Ha! I would like to take the other half. Do you happen to teach in 82F+ ocean waters w/great viz & minimal current? I am a wimp! :oops::cool: Thanks again for the great suggestion.
That would be MY course! (I live in the Keys) :D :D :D
 
@WrmBluH2O
This is highly unlikely however since it seems your issue may be obscure here we go.

When you mentioned you heard the noise, you checked your gauge to see if the needle was moving and it sounds like it wasn't. I ask again, did you watch your gauge while you inhaled and exhaled for more than a few seconds?

This is what I am thinking, I have seen people have their tank valves opened just a crack, where when you inhaled the needle would drop but go back up on the exhale. If the tank was in fact open all the way as far as you could tell, it could be a possibility that the seat inside the tank valve was stripped or worn enough that it wasn't providing full flow to your hoses. The noise that this makes is really loud and rather annoying, but it is very distinctive. It sounds like the noise your equipment makes when you first initially turn your air on and pressure the scuba unit. But it happens over and over making the same noise.

No idea if this was anywhere close to the noise that you were hearing. IMHO, I highly doubt your mask would make any type of noise that is that loud to make you concerned.
 
@WrmBluH2O
This is highly unlikely however since it seems your issue may be obscure here we go.

When you mentioned you heard the noise, you checked your gauge to see if the needle was moving and it sounds like it wasn't. I ask again, did you watch your gauge while you inhaled and exhaled for more than a few seconds?

This is what I am thinking, I have seen people have their tank valves opened just a crack, where when you inhaled the needle would drop but go back up on the exhale. If the tank was in fact open all the way as far as you could tell, it could be a possibility that the seat inside the tank valve was stripped or worn enough that it wasn't providing full flow to your hoses. The noise that this makes is really loud and rather annoying, but it is very distinctive. It sounds like the noise your equipment makes when you first initially turn your air on and pressure the scuba unit. But it happens over and over making the same noise.

No idea if this was anywhere close to the noise that you were hearing. IMHO, I highly doubt your mask would make any type of noise that is that loud to make you concerned.
Hey OrangeCountyScuba,

I looked at my dive computer for more than a few seconds as I inhaled and exhaled. Not much more than a few seconds though because I wanted to keep an eye on my instructor, given he was my dive buddy and in case he asked me to perform a given skill.

Admittedly I hadn't been looking to see if the needle would drop on an inhale and go up on an exhale (didn't think/know to do that at the time), but rather wanted to confirm that the tank pressure wasn't dropping rapidly. That said, I have zilch recollection of the number going up. I was simply thankful that whatever was causing the noise did not appear to be causing me to run through air. Again it sure sounded like bubbles. Bubbles as opposed to the sound the gear makes when I first turn on the air and pressure the unit. So that may rule out seat inside stripped or worn valve reducing flow to hoses...

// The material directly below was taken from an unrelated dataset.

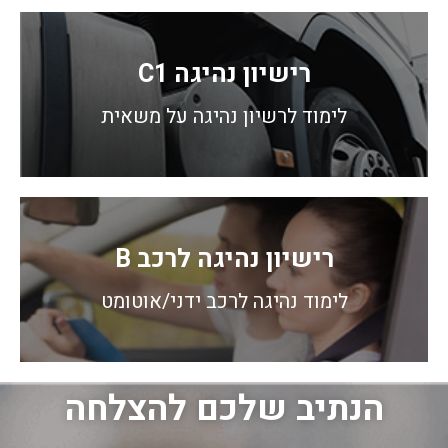
רישיון נהיגה C1
לימוד לרשיון נהיגה על משאית
רישיון נהיגה לרכב B
לימוד נהיגה לרכב ידני/אוטומט
הנתיב שלכם להצלחה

Tank valve was fully open. I did it myself. Neither the instructor, nor the dive master on the post-cert dive, touched the valves after I did. I don't back off the valve a 1/4 turn. The instructor had advised me from the first day to keep it fully open.

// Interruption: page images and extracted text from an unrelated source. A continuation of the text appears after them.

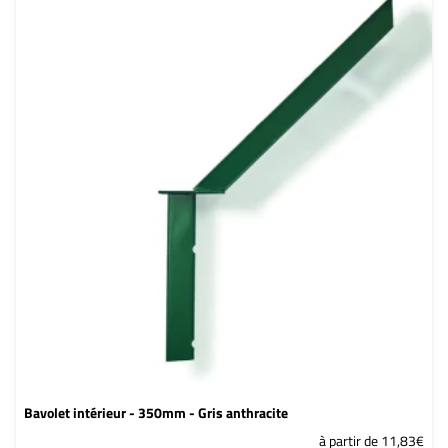
Pattes de fixation
Vis et goujons
Occultants
Portails et portillons
Portillons grillagés
Portillons barreaudés
Kits
Accessoires
Bavolet intérieur - 350mm - Gris anthracite
à partir de 11,83€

I know you said what you described was highly unlikely. Nonetheless, thanks for your help! :)
 
@WrmBluH2O
Well I suppose you can mark that one off the list of possibilities, haha. I am out of ideas especially since the other posters have hit all the best theories. Maybe you can chalk it up to the most radical case of Nitrogen Narcosis that follows no rules or any substantiated science. That way you dont need to worry about it, ha. Or do you…….
 
oh jeez there are a lot of theories! I hear weird stuff once in a while shore diving in Nova Scotia. At this point, after 10 years, I'd think it's not an equipment thing, but who knows. And there isn't a lot of weird stuff to hear in NS, like boats or crackling fish, etc,. If you're OK, maybe let it go?